▶ _AIM OF THE TASK_:
Copy each of the entries below faithfully, setting aside any pictures.

▶ _DATA FOR PROCESSING_:
⟨

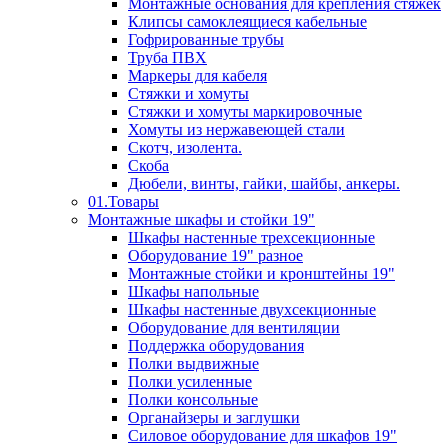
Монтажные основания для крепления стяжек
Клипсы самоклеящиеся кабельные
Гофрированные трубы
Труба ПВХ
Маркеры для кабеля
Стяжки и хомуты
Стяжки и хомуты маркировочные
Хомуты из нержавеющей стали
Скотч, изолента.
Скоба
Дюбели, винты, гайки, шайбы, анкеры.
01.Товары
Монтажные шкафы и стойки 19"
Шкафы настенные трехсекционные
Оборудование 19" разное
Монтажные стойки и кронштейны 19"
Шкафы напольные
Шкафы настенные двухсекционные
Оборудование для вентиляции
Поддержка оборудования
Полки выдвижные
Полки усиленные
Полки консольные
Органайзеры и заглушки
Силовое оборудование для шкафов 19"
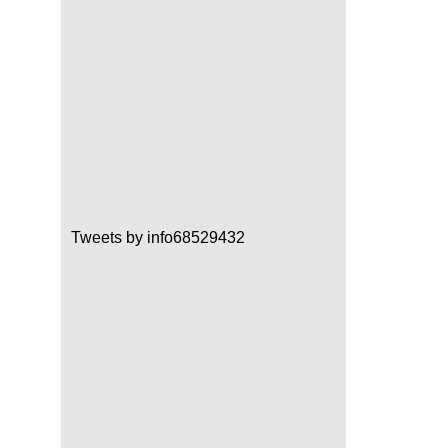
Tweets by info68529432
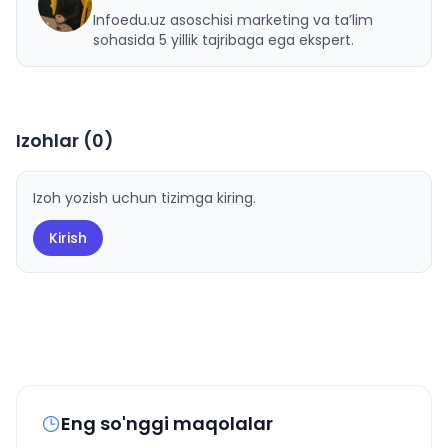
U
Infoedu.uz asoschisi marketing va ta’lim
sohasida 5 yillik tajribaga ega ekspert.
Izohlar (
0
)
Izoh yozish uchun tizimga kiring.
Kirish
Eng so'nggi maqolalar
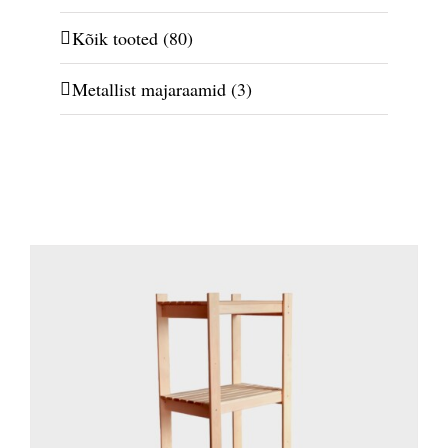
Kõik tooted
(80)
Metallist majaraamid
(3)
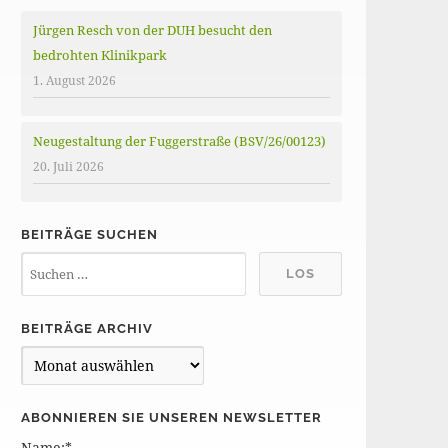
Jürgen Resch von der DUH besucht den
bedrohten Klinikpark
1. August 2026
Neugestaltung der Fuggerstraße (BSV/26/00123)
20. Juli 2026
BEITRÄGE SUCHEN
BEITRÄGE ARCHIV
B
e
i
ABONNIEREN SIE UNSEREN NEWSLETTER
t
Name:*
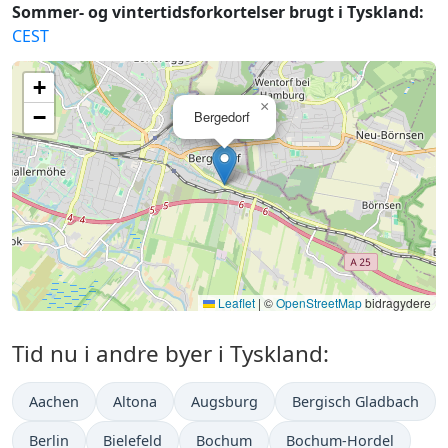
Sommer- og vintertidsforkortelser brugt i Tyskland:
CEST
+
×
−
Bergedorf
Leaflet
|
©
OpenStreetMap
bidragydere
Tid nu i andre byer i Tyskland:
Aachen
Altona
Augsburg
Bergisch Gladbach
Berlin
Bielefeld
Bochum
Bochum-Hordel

⟩

▶ _RESPONSE BOX_:
Монтажные основания для крепления стяжек
Клипсы самоклеящиеся кабельные
Гофрированные трубы
Труба ПВХ
Маркеры для кабеля
Стяжки и хомуты
Стяжки и хомуты маркировочные
Хомуты из нержавеющей стали
Скотч, изолента.
Скоба
Дюбели, винты, гайки, шайбы, анкеры.
01.Товары
Монтажные шкафы и стойки 19"
Шкафы настенные трехсекционные
Оборудование 19" разное
Монтажные стойки и кронштейны 19"
Шкафы напольные
Шкафы настенные двухсекционные
Оборудование для вентиляции
Поддержка оборудования
Полки выдвижные
Полки усиленные
Полки консольные
Органайзеры и заглушки
Силовое оборудование для шкафов 19"
Tweets by info68529432
U
Infoedu.uz asoschisi marketing va ta’lim
sohasida 5 yillik tajribaga ega ekspert.
Izohlar (
0
)
Izoh yozish uchun tizimga kiring.
Kirish
Eng so'nggi maqolalar
Kõik tooted
(80)
Metallist majaraamid
(3)
Jürgen Resch von der DUH besucht den
bedrohten Klinikpark
1. August 2026
Neugestaltung der Fuggerstraße (BSV/26/00123)
20. Juli 2026
BEITRÄGE SUCHEN
BEITRÄGE ARCHIV
B
e
i
ABONNIEREN SIE UNSEREN NEWSLETTER
t
Name:*
Sommer- og vintertidsforkortelser brugt i Tyskland:
CEST
+
×
−
Bergedorf
Leaflet
|
©
OpenStreetMap
bidragydere
Tid nu i andre byer i Tyskland:
Aachen
Altona
Augsburg
Bergisch Gladbach
Berlin
Bielefeld
Bochum
Bochum-Hordel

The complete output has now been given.